Interesting Questions

1

In the circuit below, do we still need pull-up resistors?

This is a question involving pull-up/pull-down resistors and before delving into this question, I think it will be good to review the knowledge about the pull-up/pull-down resistors and three logic states for a digital logic circuit.

Three Logic states for a digital logic circuit

1. High: This is when the circuit is connected to Vcc, a.k.a pulled to a HIGH logic level.

2. Low: This is when the circuit is connected to Ground, a.k.a pulled to a LOW logic level.

3. Floating: This is a physical state where a pin or node has no direct connection to either power (Vcc) or ground. It's like having a wire that's not connected to anything - it's literally "floating" in air. This is the physical condition.

   1. Undefined: it usually describes electrical/logical behavior that results from floating.

Pull-Up resistor

Pull-Up resistors are simply fixed-value resistors connected between the voltage supply (typically +5 V, +3.3 V, or +2.5 V) and the appropriate pin of a digital logic circuit, which results in pulling the input of the digital circuit to logic HIGH in the absence of a driving signal.

Pull-up resistor circuit

In the circuit above, if the pull-up resistor $R_1$ is absent, which means between Vcc and MCU there is an "open circuit", then when the switch is open ,the MCU is "floating".

Otherwise, if the pull-up resistor is there:

1. If the switch is open, the MCU input will be pulled up to Vcc.

2. If the switch is closed, by voltage divider, the MCU input will be pulled to 0V, a.k.a GND.

Pull-down resistor

Similarly, Pull-Down resistors are simply fixed-value resistors connected between the GND and the appropriate pin of a digital logic circuit, which results in pulling the input of the digital circuit to logic LOW in the absence of a driving signal.

Pull-Down resistor circuit

In the circuit above, if the pull-down resistor $R_1$ is absent, which means between GND and MCU there is an "open circuit", then when the switch is open ,the MCU is "floating".

Otherwise, if the pull-down resistor is there:

1. If the switch is open, the MCU input will be pulled down to GND.

2. If the switch is closed, by voltage divider, the MCU input will be pulled up to Vcc.

---

So, going back to our problem, the reason why we don't need pull-up resistors here is because:

1. Pull-up resistors are redundant

2. When the switch is closed, we may not pull the Pin to Vcc, it will be some value a bit smaller than Vcc, this may cause the input cannot reach the voltage to be recognized as HIGH.

How about we move the pull-down resistors up directly and now it will be a circuit with only pull-up resistors?

This is not acceptable since it won't become the classic pull-up resistors circuit we have seen above.

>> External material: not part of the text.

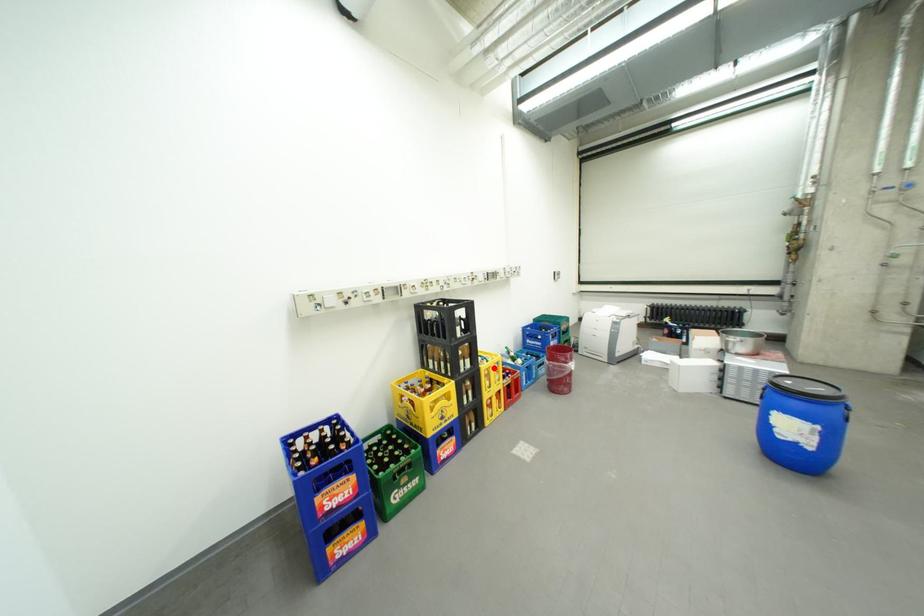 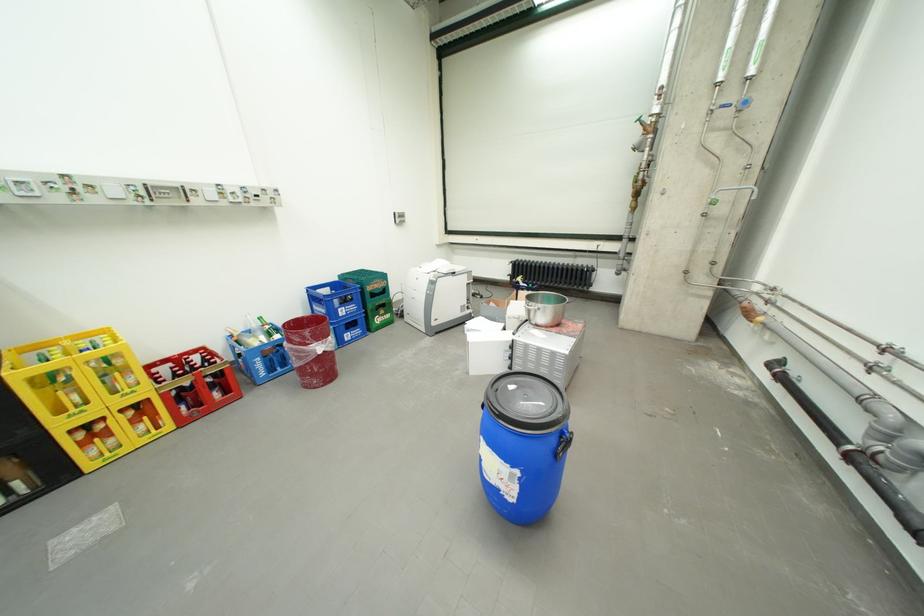 Question: I am providing you with two images of the same scene from different viewpoints. A red point is marked on the first image. Can you still see the location of the red point in image 2?

Choices:
 (A) Yes
 (B) No

Answer: (A)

Instead, it will be something looks as follows:

And we will find out that no matter what the state of the switch is (open or closed), the input at P1 will always be 0.

---

How to modify the circuit to use pull-up resistors only?

Ths method is to move the position of the Pin to be above the switches to form the classic pull-up resistors circuit as we have seen above.